Task description » The data below should be duplicated in full, unchanged.

Given records »
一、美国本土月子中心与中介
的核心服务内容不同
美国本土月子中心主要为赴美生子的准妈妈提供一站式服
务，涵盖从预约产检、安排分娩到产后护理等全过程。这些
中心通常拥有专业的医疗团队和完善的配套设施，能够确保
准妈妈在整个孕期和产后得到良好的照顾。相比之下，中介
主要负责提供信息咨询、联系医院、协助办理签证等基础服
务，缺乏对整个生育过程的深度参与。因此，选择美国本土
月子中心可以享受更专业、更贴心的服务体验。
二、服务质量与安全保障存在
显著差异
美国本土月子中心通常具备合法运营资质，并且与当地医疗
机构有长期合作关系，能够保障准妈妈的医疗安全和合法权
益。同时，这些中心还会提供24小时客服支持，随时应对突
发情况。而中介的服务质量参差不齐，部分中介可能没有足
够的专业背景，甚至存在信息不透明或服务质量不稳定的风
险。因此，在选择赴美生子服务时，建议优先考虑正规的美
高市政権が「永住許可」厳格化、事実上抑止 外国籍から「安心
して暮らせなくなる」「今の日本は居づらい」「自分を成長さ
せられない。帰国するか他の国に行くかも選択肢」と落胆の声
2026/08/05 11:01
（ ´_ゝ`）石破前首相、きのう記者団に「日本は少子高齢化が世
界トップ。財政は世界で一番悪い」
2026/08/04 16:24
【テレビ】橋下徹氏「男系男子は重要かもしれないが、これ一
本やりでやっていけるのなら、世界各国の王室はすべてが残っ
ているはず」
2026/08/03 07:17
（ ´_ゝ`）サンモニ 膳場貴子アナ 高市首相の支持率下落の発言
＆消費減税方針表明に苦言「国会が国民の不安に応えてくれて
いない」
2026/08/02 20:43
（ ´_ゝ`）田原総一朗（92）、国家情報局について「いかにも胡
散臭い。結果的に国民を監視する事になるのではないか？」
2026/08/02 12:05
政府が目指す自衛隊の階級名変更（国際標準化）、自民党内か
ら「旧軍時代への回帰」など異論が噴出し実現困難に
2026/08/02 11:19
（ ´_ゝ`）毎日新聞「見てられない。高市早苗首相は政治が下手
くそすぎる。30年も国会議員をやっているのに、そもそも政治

Exercise output »
一、美国本土月子中心与中介
的核心服务内容不同
美国本土月子中心主要为赴美生子的准妈妈提供一站式服
务，涵盖从预约产检、安排分娩到产后护理等全过程。这些
中心通常拥有专业的医疗团队和完善的配套设施，能够确保
准妈妈在整个孕期和产后得到良好的照顾。相比之下，中介
主要负责提供信息咨询、联系医院、协助办理签证等基础服
务，缺乏对整个生育过程的深度参与。因此，选择美国本土
月子中心可以享受更专业、更贴心的服务体验。
二、服务质量与安全保障存在
显著差异
美国本土月子中心通常具备合法运营资质，并且与当地医疗
机构有长期合作关系，能够保障准妈妈的医疗安全和合法权
益。同时，这些中心还会提供24小时客服支持，随时应对突
发情况。而中介的服务质量参差不齐，部分中介可能没有足
够的专业背景，甚至存在信息不透明或服务质量不稳定的风
险。因此，在选择赴美生子服务时，建议优先考虑正规的美
高市政権が「永住許可」厳格化、事実上抑止 外国籍から「安心
して暮らせなくなる」「今の日本は居づらい」「自分を成長さ
せられない。帰国するか他の国に行くかも選択肢」と落胆の声
2026/08/05 11:01
（ ´_ゝ`）石破前首相、きのう記者団に「日本は少子高齢化が世
界トップ。財政は世界で一番悪い」
2026/08/04 16:24
【テレビ】橋下徹氏「男系男子は重要かもしれないが、これ一
本やりでやっていけるのなら、世界各国の王室はすべてが残っ
ているはず」
2026/08/03 07:17
（ ´_ゝ`）サンモニ 膳場貴子アナ 高市首相の支持率下落の発言
＆消費減税方針表明に苦言「国会が国民の不安に応えてくれて
いない」
2026/08/02 20:43
（ ´_ゝ`）田原総一朗（92）、国家情報局について「いかにも胡
散臭い。結果的に国民を監視する事になるのではないか？」
2026/08/02 12:05
政府が目指す自衛隊の階級名変更（国際標準化）、自民党内か
ら「旧軍時代への回帰」など異論が噴出し実現困難に
2026/08/02 11:19
（ ´_ゝ`）毎日新聞「見てられない。高市早苗首相は政治が下手
くそすぎる。30年も国会議員をやっているのに、そもそも政治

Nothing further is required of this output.